Un Amor que no es una teoría: es una manera de vivir y de actuar. Me vais a permitir que os diga con claridad y con cierto pudor, pues solamente el Señor es ejemplo de seguimiento, una experiencia personal. Siendo joven sacerdote, cuando atendía a jóvenes con dificultad, pude ver que ellos no querían ser tolerados, deseaban ser amados, no aspiraban a una filantropía llena de palabras, sino a la única cosa que curaba sus heridas; y con ellos entendí lo que tan claramente dice el Señor: «Nadie tiene amor más grande que el que da la vida por sus amigos» (Jn 15, 13).

Nunca demos la espalda a quien es Amor, Jesucristo. Para vivir necesitamos amor y necesitamos regalarlo. De ahí que cuando Dios nos ha hablado en estos últimos tiempos por medio de Jesús su Hijo, como nos dice la Carta a los Hebreos, con quien llega la plenitud de los tiempos, nos dice con suma claridad: «Este es mi mandamiento: que os améis unos a otros como yo os he amado. Nadie tiene amor más grande que el que da la vida por sus amigos. Vosotros sois mis amigos si hacéis lo que yo os mando» (Jn 15, 12-13).

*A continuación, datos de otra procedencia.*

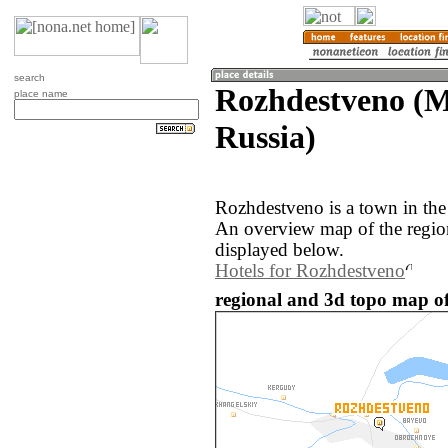
search
Rozhdestveno (M
place name
Russia)
Rozhdestveno is a town in the
An overview map of the regio
displayed below.
Hotels for Rozhdestveno
regional and 3d topo map of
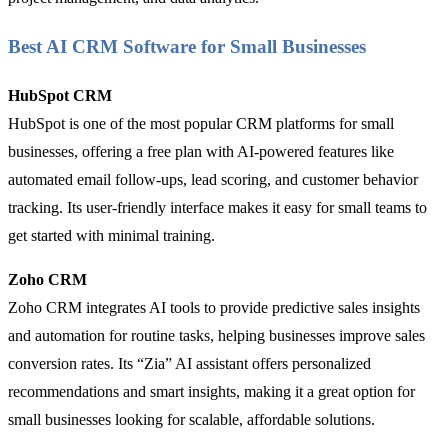
Best AI CRM Software for Small Businesses
HubSpot CRM
HubSpot is one of the most popular CRM platforms for small
businesses, offering a free plan with AI-powered features like
automated email follow-ups, lead scoring, and customer behavior
tracking. Its user-friendly interface makes it easy for small teams to
get started with minimal training.
Zoho CRM
Zoho CRM integrates AI tools to provide predictive sales insights
and automation for routine tasks, helping businesses improve sales
conversion rates. Its “Zia” AI assistant offers personalized
recommendations and smart insights, making it a great option for
small businesses looking for scalable, affordable solutions.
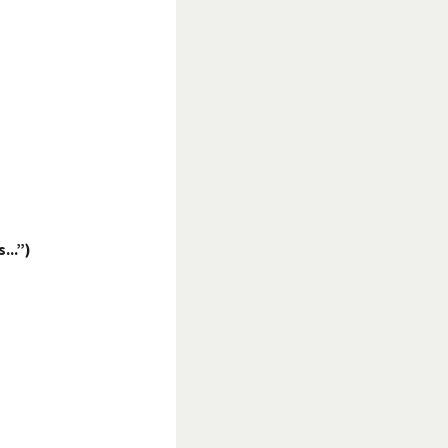
...”)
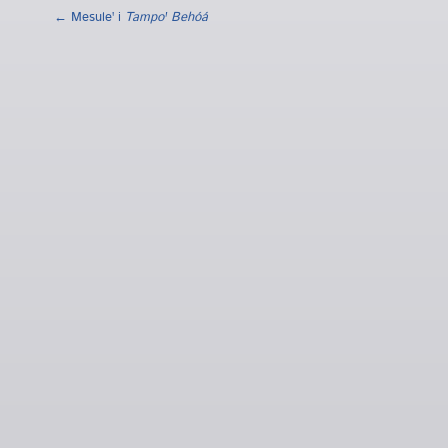
← Mesuleꞌ i
Tampoꞌ Behóá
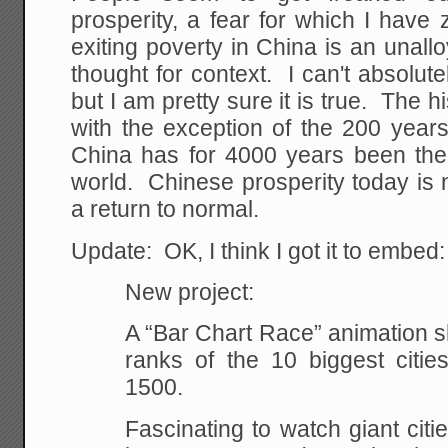
prosperity, a fear for which I have
exiting poverty in China is an unal
thought for context. I can't absolutel
but I am pretty sure it is true. The hi
with the exception of the 200 year
China has for 4000 years been the
world. Chinese prosperity today is n
a return to normal.
Update: OK, I think I got it to embed:
New project:
A “Bar Chart Race” animation 
ranks of the 10 biggest citie
1500.
Fascinating to watch giant citie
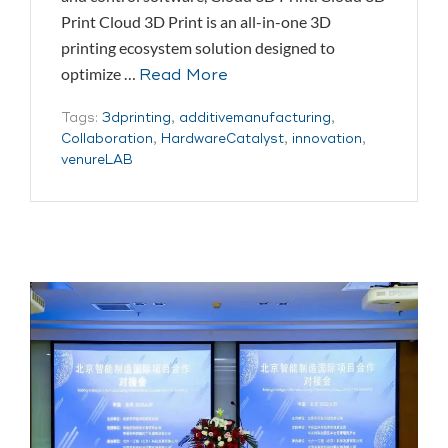
Print Cloud 3D Print is an all-in-one 3D
printing ecosystem solution designed to
optimize …
Read More
Tags:
3dprinting
,
additivemanufacturing
,
Collaboration
,
HardwareCatalyst
,
innovation
,
venureLAB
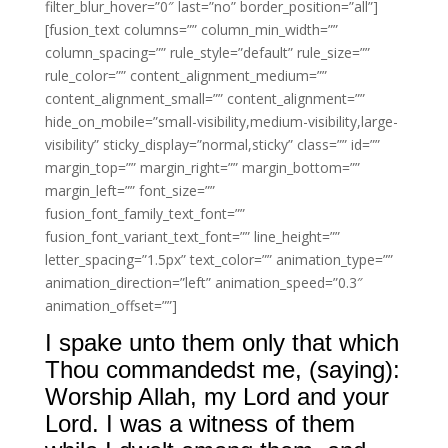
filter_blur_hover=”0″ last=”no” border_position=”all”]
[fusion_text columns=”” column_min_width=””
column_spacing=”” rule_style=”default” rule_size=””
rule_color=”” content_alignment_medium=””
content_alignment_small=”” content_alignment=””
hide_on_mobile=”small-visibility,medium-visibility,large-
visibility” sticky_display=”normal,sticky” class=”” id=””
margin_top=”” margin_right=”” margin_bottom=””
margin_left=”” font_size=””
fusion_font_family_text_font=””
fusion_font_variant_text_font=”” line_height=””
letter_spacing=”1.5px” text_color=”” animation_type=””
animation_direction=”left” animation_speed=”0.3″
animation_offset=””]
I spake unto them only that which
Thou commandedst me, (saying):
Worship Allah, my Lord and your
Lord. I was a witness of them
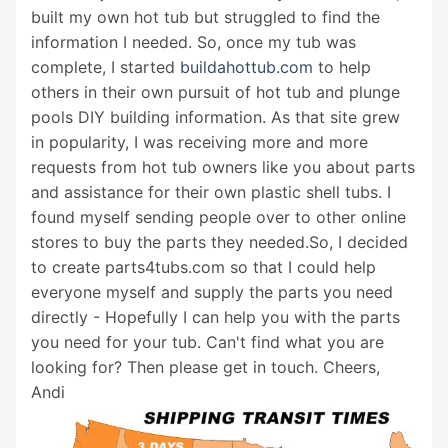
built my own hot tub but struggled to find the
information I needed. So, once my tub was
complete, I started
buildahottub.com
to help
others in their own pursuit of hot tub and plunge
pools DIY building information. As that site grew
in popularity, I was receiving more and more
requests from hot tub owners like you about parts
and assistance for their own plastic shell tubs. I
found myself sending people over to other online
stores to buy the parts they needed.So, I decided
to create parts4tubs.com so that I could help
everyone myself and supply the parts you need
directly - Hopefully I can help you with the parts
you need for your tub. Can't find what you are
looking for? Then please get in touch. Cheers,
Andi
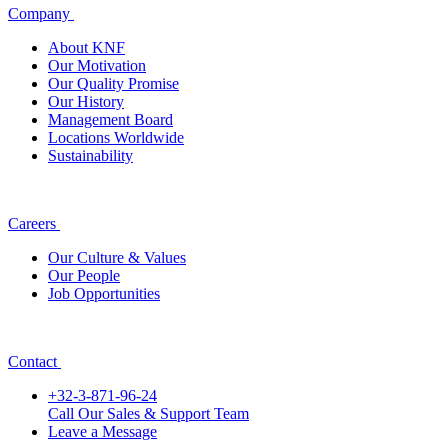
Company
About KNF
Our Motivation
Our Quality Promise
Our History
Management Board
Locations Worldwide
Sustainability
Careers
Our Culture & Values
Our People
Job Opportunities
Contact
+32-3-871-96-24
Call Our Sales & Support Team
Leave a Message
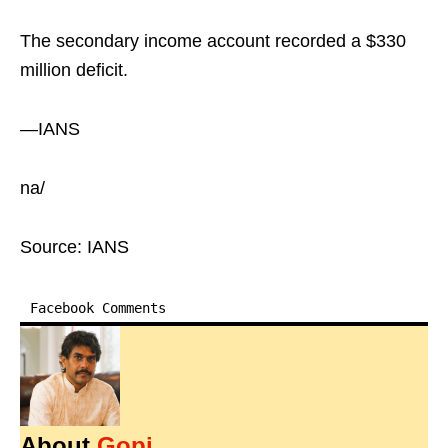
The secondary income account recorded a $330
million deficit.
—IANS
na/
Source: IANS
Facebook Comments
About
Gopi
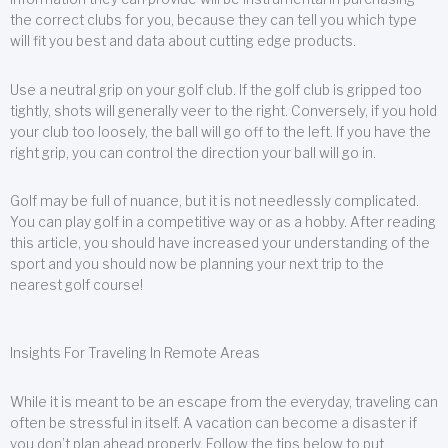
the correct clubs for you, because they can tell you which type
will fit you best and data about cutting edge products.
Use a neutral grip on your golf club. If the golf club is gripped too
tightly, shots will generally veer to the right. Conversely, if you hold
your club too loosely, the ball will go off to the left. If you have the
right grip, you can control the direction your ball will go in.
Golf may be full of nuance, but it is not needlessly complicated.
You can play golf in a competitive way or as a hobby. After reading
this article, you should have increased your understanding of the
sport and you should now be planning your next trip to the
nearest golf course!
Insights For Traveling In Remote Areas
While it is meant to be an escape from the everyday, traveling can
often be stressful in itself. A vacation can become a disaster if
you don’t plan ahead properly. Follow the tips below to put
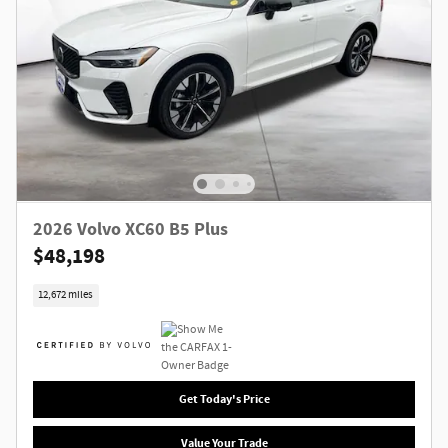
2026 Volvo XC60 B5 Plus
$48,198
12,672 miles
Get Today's Price
Value Your Trade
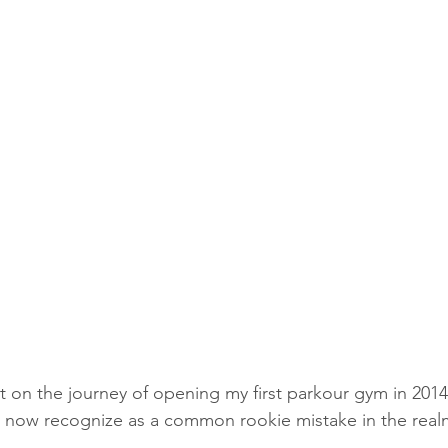
t on the journey of opening my first parkour gym in 2014
 now recognize as a common rookie mistake in the real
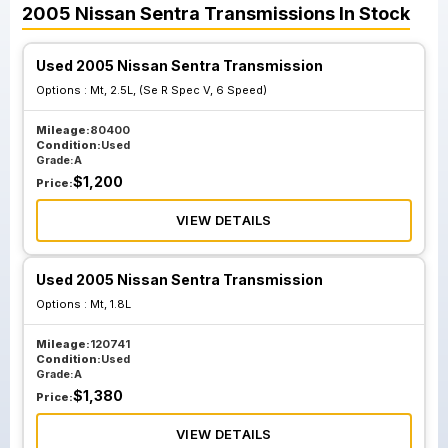
2005
Nissan
Sentra
Transmissions
In Stock
Used 2005 Nissan Sentra Transmission
Options :
Mt, 2.5L, (Se R Spec V, 6 Speed)
Mileage:
80400
Condition:
Used
Grade:
A
$
1,200
Price:
VIEW DETAILS
Used 2005 Nissan Sentra Transmission
Options :
Mt, 1.8L
Mileage:
120741
Condition:
Used
Grade:
A
$
1,380
Price:
VIEW DETAILS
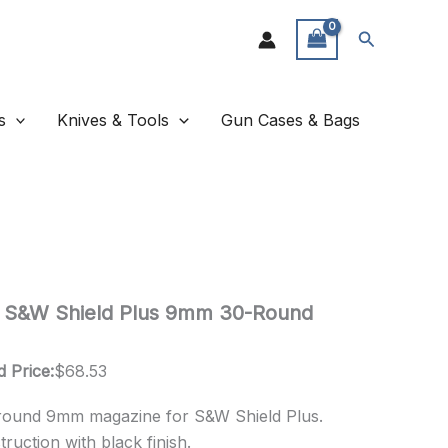
Search
s
Knives & Tools
Gun Cases & Bags
s S&W Shield Plus 9mm 30-Round
d Price:
$
68.53
round 9mm magazine for S&W Shield Plus.
uction with black finish.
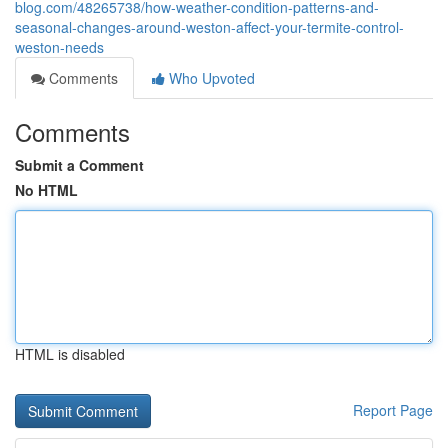
blog.com/48265738/how-weather-condition-patterns-and-
seasonal-changes-around-weston-affect-your-termite-control-
weston-needs
Comments
Who Upvoted
Comments
Submit a Comment
No HTML
HTML is disabled
Report Page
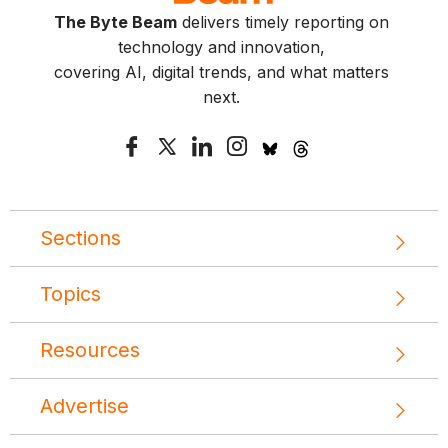
The Byte Beam
delivers timely reporting on
technology and innovation,
covering AI, digital trends, and what matters
next.
Sections
Topics
Resources
Advertise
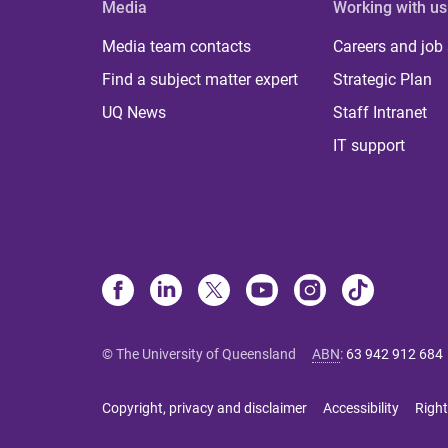
Media
Working with us
Media team contacts
Careers and job
Find a subject matter expert
Strategic Plan
UQ News
Staff Intranet
IT support
© The University of Queensland
ABN
:
63 942 912 684
Copyright, privacy and disclaimer
Accessibility
Right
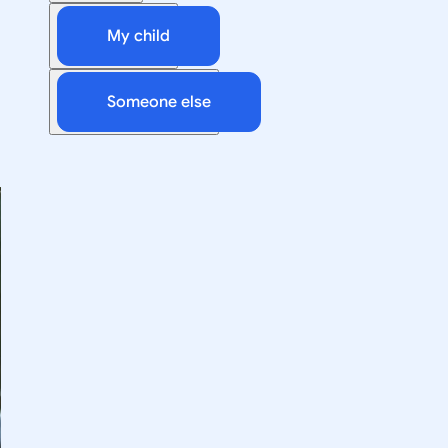
My child
Someone else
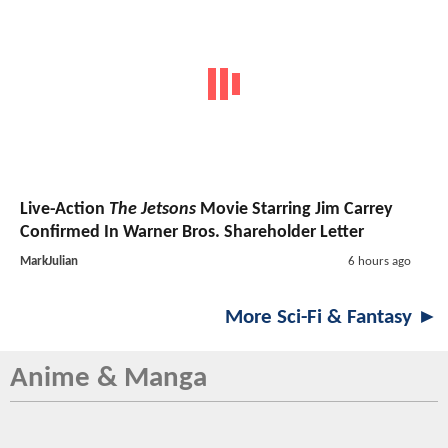
Live-Action
The Jetsons
Movie Starring Jim Carrey
Confirmed In Warner Bros. Shareholder Letter
MarkJulian
6 hours ago
More Sci-Fi & Fantasy ►
Anime & Manga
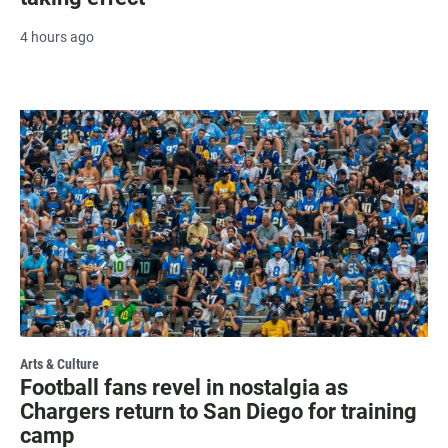
4 hours ago
Arts & Culture
Football fans revel in nostalgia as
Chargers return to San Diego for training
camp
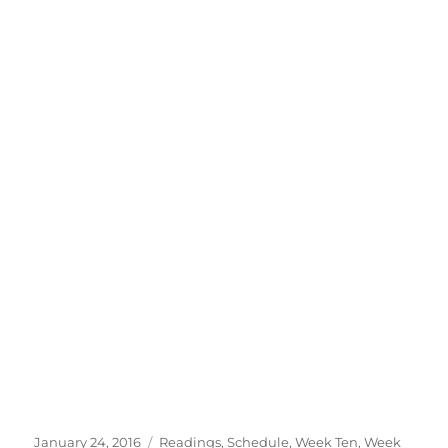
Posted
Categories
January 24, 2016
Readings
,
Schedule
,
Week Ten
,
Week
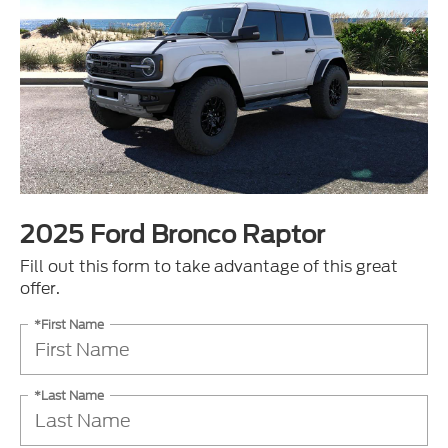
2025 Ford Bronco Raptor
Fill out this form to take advantage of this great
offer.
*First Name
*Last Name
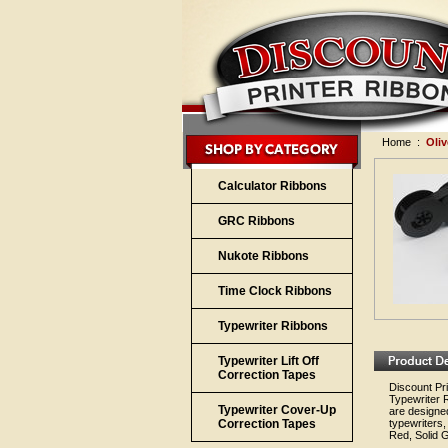
Home
:
Oliv
Calculator Ribbons
GRC Ribbons
Nukote Ribbons
Time Clock Ribbons
Typewriter Ribbons
Typewriter Lift Off
Correction Tapes
Discount Pri
Typewriter 
Typewriter Cover-Up
are designed
Correction Tapes
typewriters,
Red, Solid G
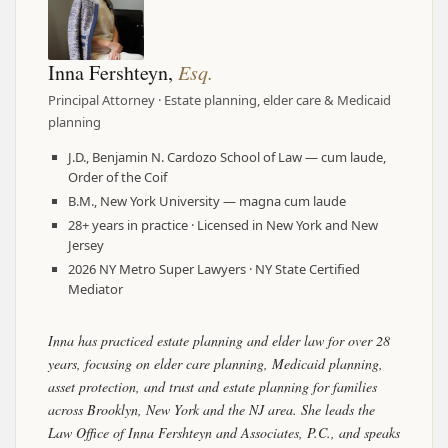
Inna Fershteyn,
Esq.
Principal Attorney · Estate planning, elder care & Medicaid
planning
J.D., Benjamin N. Cardozo School of Law — cum laude,
Order of the Coif
B.M., New York University — magna cum laude
28+ years in practice · Licensed in New York and New
Jersey
2026 NY Metro Super Lawyers · NY State Certified
Mediator
Inna has practiced estate planning and elder law for over 28
years, focusing on elder care planning, Medicaid planning,
asset protection, and trust and estate planning for families
across Brooklyn, New York and the NJ area. She leads the
Law Office of Inna Fershteyn and Associates, P.C., and speaks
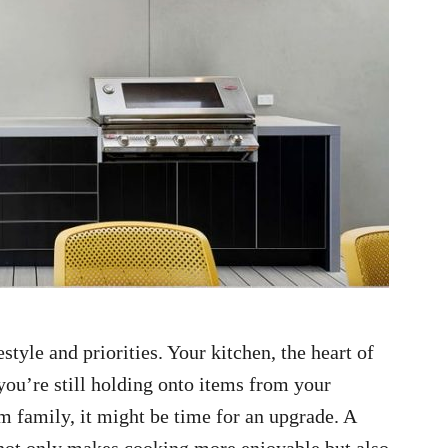
style and priorities. Your kitchen, the heart of
 you’re still holding onto items from your
 family, it might be time for an upgrade. A
s not only makes cooking more enjoyable but also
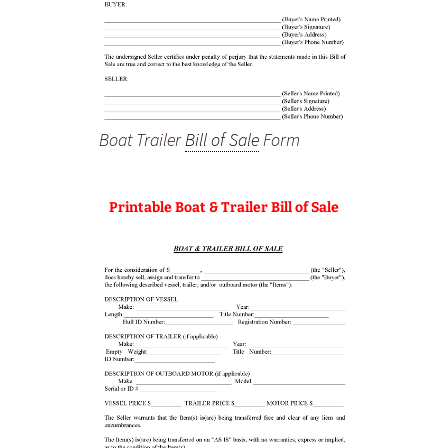
Boat Trailer
Bill of Sale
Form
Printable Boat & Trailer Bill of Sale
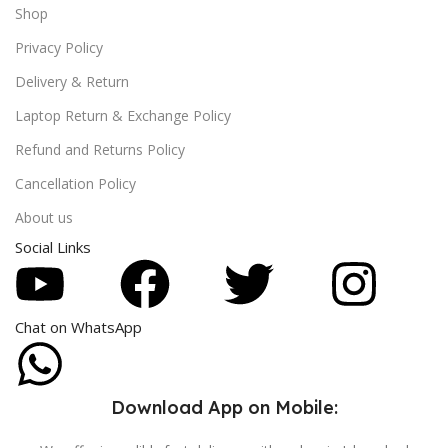
Shop
Privacy Policy
Delivery & Return
Laptop Return & Exchange Policy
Refund and Returns Policy
Cancellation Policy
About us
Social Links
Chat on WhatsApp
Download App on Mobile:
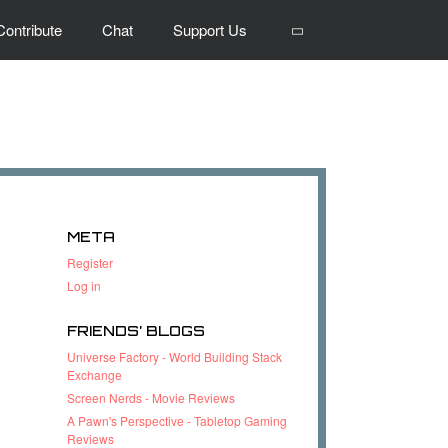
Search
Contribute
Chat
Support Us
META
Register
Log in
FRIENDS’ BLOGS
Universe Factory - World Building Stack
Exchange
Screen Nerds - Movie Reviews
A Pawn's Perspective - Tabletop Gaming
Reviews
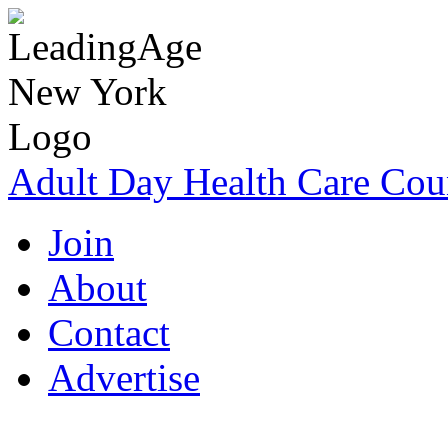
Adult Day Health Care Cou
Join
About
Contact
Advertise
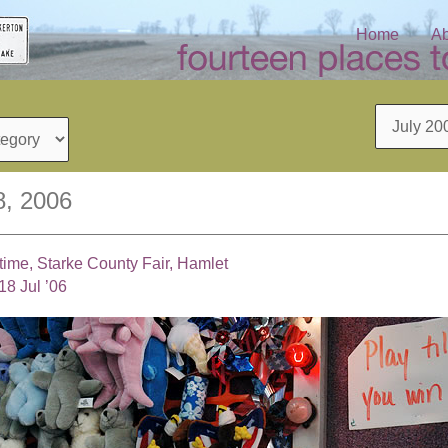
Home
Ab
Archives
8, 2006
 time, Starke County Fair, Hamlet
18 Jul ’06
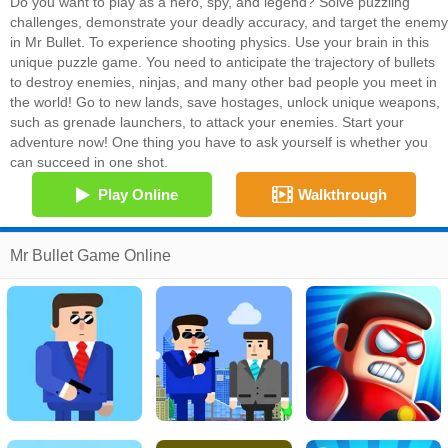
Do you want to play as a hero, spy, and legend? Solve puzzling
challenges, demonstrate your deadly accuracy, and target the enemy
in Mr Bullet. To experience shooting physics. Use your brain in this
unique puzzle game. You need to anticipate the trajectory of bullets
to destroy enemies, ninjas, and many other bad people you meet in
the world! Go to new lands, save hostages, unlock unique weapons,
such as grenade launchers, to attack your enemies. Start your
adventure now! One thing you have to ask yourself is whether you
can succeed in one shot.
Play Online
Walkthrough
Mr Bullet Game Online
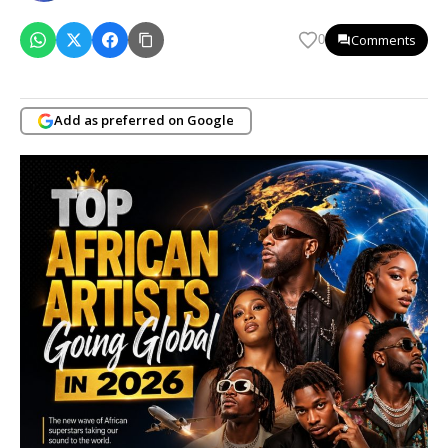
Comments
0
Add as preferred on Google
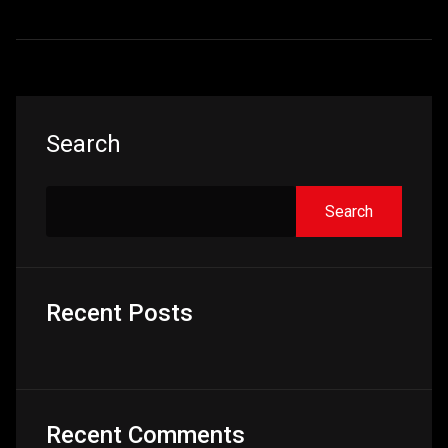
Asides
Search
Search
Recent Posts
Recent Comments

¿Qué nos gustaría escuchar de alguien con respecto a nosotros?, ¿yo te tolero o te amo sin condiciones? Como diría san Agustín, «la medida del amor es el amor sin medida», pero hay que entender bien al santo doctor. Él no dice que el amor no tiene medida, sino más bien que su medida es amar sin medida, amar en actos y en verdad.